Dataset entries
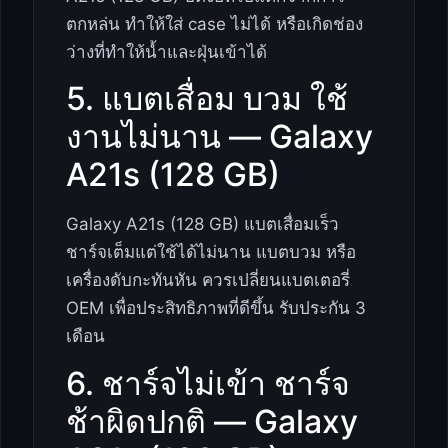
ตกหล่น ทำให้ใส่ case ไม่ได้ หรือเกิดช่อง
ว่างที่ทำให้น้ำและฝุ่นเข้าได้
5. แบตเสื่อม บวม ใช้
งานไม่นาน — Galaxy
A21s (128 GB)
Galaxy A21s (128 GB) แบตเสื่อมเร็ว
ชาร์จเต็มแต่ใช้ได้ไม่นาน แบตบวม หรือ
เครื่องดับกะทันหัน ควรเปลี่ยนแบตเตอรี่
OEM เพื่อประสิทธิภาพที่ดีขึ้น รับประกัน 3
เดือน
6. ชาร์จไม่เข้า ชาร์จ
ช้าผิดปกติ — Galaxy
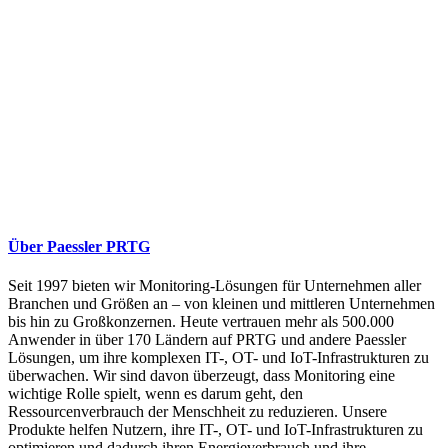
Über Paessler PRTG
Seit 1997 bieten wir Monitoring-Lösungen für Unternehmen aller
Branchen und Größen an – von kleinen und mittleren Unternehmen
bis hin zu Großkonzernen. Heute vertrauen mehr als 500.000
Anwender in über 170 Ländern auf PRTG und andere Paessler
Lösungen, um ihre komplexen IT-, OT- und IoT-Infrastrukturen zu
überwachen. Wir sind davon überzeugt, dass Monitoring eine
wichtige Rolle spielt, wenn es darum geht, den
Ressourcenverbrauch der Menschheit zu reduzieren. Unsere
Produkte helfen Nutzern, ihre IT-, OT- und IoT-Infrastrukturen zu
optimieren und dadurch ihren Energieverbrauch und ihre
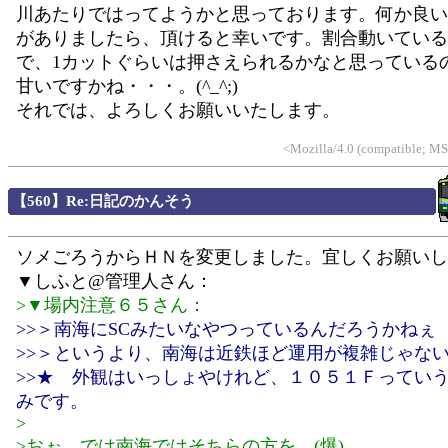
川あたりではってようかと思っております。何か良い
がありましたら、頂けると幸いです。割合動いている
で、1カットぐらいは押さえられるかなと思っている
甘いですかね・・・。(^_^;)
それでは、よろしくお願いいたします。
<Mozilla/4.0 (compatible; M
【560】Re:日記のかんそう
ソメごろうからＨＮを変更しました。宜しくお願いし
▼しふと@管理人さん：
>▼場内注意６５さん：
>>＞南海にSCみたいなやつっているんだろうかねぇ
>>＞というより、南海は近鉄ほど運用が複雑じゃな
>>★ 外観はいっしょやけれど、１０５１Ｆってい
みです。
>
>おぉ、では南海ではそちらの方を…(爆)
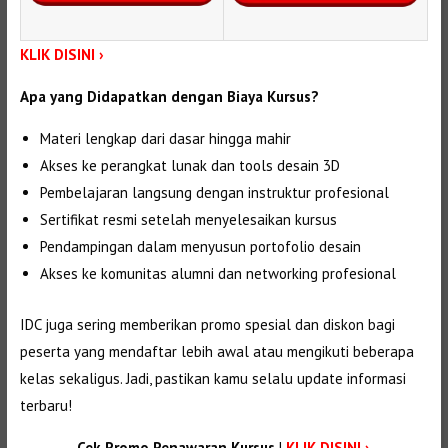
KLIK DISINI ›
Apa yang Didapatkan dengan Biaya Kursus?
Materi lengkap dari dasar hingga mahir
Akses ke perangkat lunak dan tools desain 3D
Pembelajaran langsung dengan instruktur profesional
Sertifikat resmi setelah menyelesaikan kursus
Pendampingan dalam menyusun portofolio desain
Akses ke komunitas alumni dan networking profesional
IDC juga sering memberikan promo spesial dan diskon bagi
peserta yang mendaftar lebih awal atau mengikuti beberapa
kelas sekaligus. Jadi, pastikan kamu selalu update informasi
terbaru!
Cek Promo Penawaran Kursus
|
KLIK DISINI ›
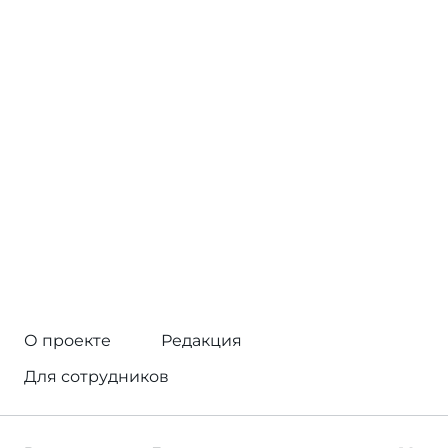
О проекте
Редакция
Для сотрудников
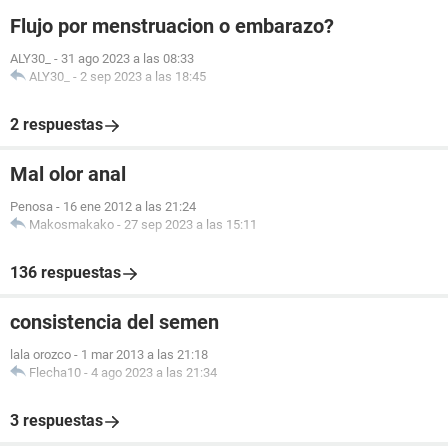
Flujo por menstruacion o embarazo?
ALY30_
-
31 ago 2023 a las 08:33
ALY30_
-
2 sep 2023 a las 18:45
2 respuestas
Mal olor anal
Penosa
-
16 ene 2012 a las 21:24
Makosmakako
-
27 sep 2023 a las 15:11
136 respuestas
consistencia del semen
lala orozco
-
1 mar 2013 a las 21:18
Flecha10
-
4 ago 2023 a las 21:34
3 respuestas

* * *

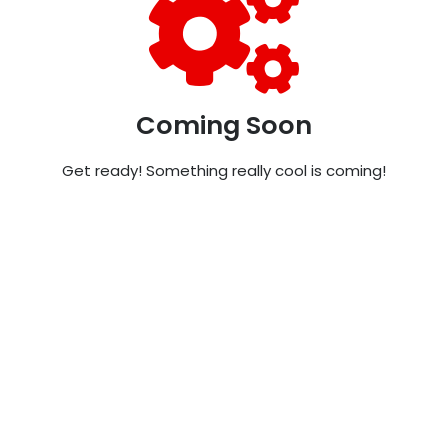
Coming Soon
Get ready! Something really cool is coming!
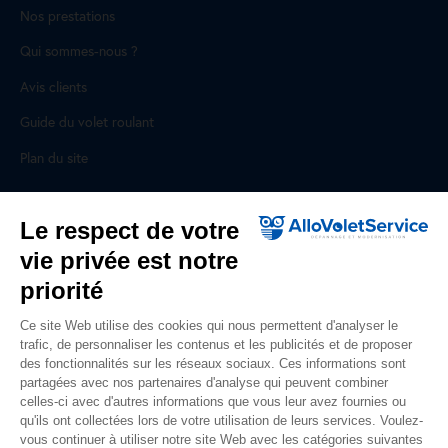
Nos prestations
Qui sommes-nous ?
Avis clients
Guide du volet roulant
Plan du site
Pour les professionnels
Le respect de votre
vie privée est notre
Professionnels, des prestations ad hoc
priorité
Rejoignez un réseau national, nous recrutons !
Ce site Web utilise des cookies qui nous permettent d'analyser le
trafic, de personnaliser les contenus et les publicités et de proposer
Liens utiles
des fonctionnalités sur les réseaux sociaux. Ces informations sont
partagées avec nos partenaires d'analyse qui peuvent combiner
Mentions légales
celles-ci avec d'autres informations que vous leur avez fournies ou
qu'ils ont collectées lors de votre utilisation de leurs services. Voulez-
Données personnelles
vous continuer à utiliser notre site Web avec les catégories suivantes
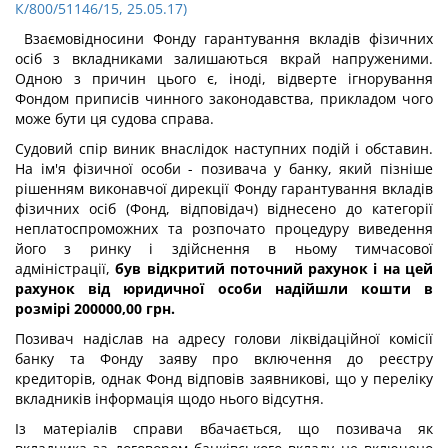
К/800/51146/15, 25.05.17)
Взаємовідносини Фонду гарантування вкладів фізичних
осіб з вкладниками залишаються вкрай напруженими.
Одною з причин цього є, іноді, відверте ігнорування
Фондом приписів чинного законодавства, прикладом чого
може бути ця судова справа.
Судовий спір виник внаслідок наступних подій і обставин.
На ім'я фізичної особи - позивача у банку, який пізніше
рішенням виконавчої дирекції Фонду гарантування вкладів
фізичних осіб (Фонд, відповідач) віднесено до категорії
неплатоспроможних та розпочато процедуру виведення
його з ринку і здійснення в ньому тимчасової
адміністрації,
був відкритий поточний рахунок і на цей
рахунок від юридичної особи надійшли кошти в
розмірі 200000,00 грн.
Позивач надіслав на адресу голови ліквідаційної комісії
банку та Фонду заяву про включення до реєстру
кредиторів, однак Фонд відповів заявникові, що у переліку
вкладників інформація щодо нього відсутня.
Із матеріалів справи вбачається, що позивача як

TASK REQUIREMENTS
From the records above, print only the lines between the one holding "ตกหล่น ทำให้ใส่ case ไม่ได้ หรือเกิดช่อง" and the one holding "เครื่องดับกะทันหัน ควรเปลี่ยนแบตเตอรี่", inclusive, exactly as they stand.

SOLUTION TO THIS PROBLEM
ตกหล่น ทำให้ใส่ case ไม่ได้ หรือเกิดช่อง
ว่างที่ทำให้น้ำและฝุ่นเข้าได้
5. แบตเสื่อม บวม ใช้
งานไม่นาน — Galaxy
A21s (128 GB)
Galaxy A21s (128 GB) แบตเสื่อมเร็ว
ชาร์จเต็มแต่ใช้ได้ไม่นาน แบตบวม หรือ
เครื่องดับกะทันหัน ควรเปลี่ยนแบตเตอรี่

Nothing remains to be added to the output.